For generations, this is how chefs in India were cooking and estimating the stages of sugar syrup:
Add equal quantity of sugar and water in a pan and bring to a boil. Stir once and leave it undisturbed. After a few minutes, if you touch the syrup, it will be sticky. This is called the sticky stage. This syrup is used for soaking sweets like Gulab jamun.
On continued heating, the syrup passes through the stages below :
Hold a drop of syrup between your forefinger and thumb, it will form a string but will immediately break, when you move the forefinger and thumb gently apart.
Hold a drop of syrup between your forefinger and thumb, one string will be formed between your fingers when you separate them. This is the consistency needed for ladoo, jalebi and mysore pak.
Hold a drop of syrup between your forefinger and thumb. Two strings will be formed between your fingers when you separate them. This is used for sweets like badusha and hard burfis.
When you drop a bit of syrup in water, it will set into a soft ball.
When you drop a bit of syrup in water, it will set into a hard ball. If you drop the ball on a plate, it will sound like a stone hitting the plate. This is the consistency used for Chikkis.
Caramel: On further heating, you reach the caramel stage. This is rarely used for Indian sweets. Any further heating browns the sugar and eventually turns it to carbon.
Jaggery also melts the same way. We needed a way to deskill the way to estimate the stage of the syrup.
We believed deskilling sugar syrup held the key to many families of Indian sweets. After all, sugar syrup is just a glue to stick ingredients together. This glue is made in differing strengths for different desserts.
A Gajar halwa is carrots held together by a very weak syrup. A Kaju Katli is just cashew paste bound by a weak syrup. A boondi laddoo is just boondi stuck with weak syrup. A Mysorepak is just gram flour set with weak syrup. A coconut burfi is grated coconut held with a medium strength syrup. Common Chikki/ brittle is just nuts set in a strong syrup.
The strength of this glue (sugar syrup) varies with its water content. We tried pressure cooking measured quantities of sugar with water, hoping the standardised cooking conditions would let us control the consistency of syrup by just varying the cooking time/ number of whistles.

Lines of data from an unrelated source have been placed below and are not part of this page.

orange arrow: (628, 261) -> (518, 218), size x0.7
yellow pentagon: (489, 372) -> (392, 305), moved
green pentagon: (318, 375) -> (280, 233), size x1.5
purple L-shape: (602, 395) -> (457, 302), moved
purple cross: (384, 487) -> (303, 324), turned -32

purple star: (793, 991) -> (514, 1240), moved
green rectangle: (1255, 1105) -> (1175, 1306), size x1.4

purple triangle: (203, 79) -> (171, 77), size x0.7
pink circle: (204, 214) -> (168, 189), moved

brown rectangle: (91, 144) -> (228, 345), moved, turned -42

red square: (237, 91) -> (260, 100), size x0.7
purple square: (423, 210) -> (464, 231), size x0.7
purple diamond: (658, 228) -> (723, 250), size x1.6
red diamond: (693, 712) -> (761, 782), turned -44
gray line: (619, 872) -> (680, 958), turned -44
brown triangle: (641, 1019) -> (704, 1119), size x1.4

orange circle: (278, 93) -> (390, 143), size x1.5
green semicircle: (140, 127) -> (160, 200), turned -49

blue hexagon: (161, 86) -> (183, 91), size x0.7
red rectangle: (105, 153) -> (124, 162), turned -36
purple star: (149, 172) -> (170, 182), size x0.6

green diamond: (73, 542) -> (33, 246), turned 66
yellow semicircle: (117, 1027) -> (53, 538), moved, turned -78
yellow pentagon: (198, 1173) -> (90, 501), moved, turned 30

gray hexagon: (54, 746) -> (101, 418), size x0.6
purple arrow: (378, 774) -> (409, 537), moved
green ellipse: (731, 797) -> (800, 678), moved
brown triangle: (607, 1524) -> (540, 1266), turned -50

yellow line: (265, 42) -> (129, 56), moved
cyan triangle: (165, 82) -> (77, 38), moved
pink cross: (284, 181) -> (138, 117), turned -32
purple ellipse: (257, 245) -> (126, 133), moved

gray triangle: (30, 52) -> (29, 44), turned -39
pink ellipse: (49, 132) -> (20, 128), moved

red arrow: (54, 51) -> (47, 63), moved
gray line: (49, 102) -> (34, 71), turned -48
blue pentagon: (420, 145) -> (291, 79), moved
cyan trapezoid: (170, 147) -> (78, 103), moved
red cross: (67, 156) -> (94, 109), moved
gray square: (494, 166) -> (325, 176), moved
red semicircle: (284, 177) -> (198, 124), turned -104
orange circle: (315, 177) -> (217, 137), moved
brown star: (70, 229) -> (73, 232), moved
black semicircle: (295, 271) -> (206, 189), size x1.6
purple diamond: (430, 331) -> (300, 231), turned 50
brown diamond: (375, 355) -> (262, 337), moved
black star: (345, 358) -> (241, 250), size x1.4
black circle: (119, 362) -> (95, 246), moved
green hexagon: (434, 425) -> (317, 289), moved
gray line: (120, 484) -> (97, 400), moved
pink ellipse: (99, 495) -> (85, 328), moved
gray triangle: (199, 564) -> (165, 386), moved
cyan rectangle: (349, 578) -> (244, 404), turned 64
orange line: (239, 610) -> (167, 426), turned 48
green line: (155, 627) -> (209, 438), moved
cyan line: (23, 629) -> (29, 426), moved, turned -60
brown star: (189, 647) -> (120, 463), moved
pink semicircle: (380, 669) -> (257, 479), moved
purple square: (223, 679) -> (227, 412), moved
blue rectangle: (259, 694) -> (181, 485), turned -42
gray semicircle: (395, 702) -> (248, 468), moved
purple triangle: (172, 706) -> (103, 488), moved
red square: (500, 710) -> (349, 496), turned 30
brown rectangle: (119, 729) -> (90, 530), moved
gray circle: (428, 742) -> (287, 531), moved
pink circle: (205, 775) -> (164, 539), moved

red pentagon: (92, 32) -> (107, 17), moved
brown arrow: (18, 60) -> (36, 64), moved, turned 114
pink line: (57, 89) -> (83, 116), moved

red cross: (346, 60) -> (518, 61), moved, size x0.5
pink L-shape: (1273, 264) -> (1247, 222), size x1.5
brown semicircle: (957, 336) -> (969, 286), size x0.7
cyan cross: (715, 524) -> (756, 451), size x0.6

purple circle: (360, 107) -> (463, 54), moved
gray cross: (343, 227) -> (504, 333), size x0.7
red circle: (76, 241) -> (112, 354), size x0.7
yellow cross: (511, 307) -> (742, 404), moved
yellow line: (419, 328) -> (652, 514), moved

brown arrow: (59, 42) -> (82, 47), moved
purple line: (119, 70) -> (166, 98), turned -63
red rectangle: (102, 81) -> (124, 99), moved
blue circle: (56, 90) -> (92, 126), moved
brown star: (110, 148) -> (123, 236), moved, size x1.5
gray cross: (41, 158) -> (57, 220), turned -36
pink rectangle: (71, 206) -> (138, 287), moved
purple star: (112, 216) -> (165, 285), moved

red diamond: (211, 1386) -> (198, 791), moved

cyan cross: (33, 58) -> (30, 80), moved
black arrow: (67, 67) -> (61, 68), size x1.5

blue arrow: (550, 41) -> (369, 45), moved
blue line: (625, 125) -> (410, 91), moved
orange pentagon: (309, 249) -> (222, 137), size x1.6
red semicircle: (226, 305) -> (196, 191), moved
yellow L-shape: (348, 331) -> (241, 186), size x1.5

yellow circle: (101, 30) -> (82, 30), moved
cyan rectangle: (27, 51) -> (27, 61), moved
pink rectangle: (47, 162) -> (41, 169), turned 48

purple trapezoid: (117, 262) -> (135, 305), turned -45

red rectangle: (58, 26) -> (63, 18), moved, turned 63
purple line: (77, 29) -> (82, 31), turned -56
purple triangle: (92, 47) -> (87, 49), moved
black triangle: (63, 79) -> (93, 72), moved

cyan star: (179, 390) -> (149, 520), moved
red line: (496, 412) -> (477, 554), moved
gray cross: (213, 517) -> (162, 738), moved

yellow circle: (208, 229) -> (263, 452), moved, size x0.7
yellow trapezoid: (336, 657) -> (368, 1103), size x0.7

We started with the traditional recipe of 1 part of sugar to one part of water, but it took too long. After numerous trials, we settled on 1 part of sugar to 1/4 part of water. We cooked it under controlled conditions and tried to match the syrup consistency with number of whistles. Later, we extended it to jaggery. The table below summarises the experiment.
We were trying to crack the Holy Grail of south Indian sweets, Mysorepak (gramflour fudge). The traditional recipe calls for equal quantities of gram flour, sugar, water and ghee. As in all OPOS recipes, we wanted to minimise the use of fat and after many trials, settled on a ratio of 1:1:1/4:1/4 for Sugar:Roasted gram flour: Water: Ghee
The following recipe was proposed:
Mix 1C sugar (200g), 1/4C water, 1/4C ghee. Cook at high heat (900 W) for 4 to 7 whistles. Release pressure. Mix in 1C (100g) well roasted gram flour. Pour in a greased plate & cut.
This simple recipe generated over 200 validations. It was raining Mysorepaks for a long time.
This technique unlocked a huge variety of burfis, mysorepaks, katlis, chikkis and other sugar syrup based sweets. Soon, we extended the same logic to jaggery.
Jaggery syrup is impossible to standardise because Jaggery itself is not standardised. It is not industrially manufactured. At best you can use this table as a starting point and estimate the stages based on the jaggery you use. Remember both sugar and jaggery are hygroscopic. They easily absorb water from the atmosphere. This will vary their consistency. Always use bone dry sugar for consistent results.
The sugar syrup hack holds the key to a huge range of Indian sweets!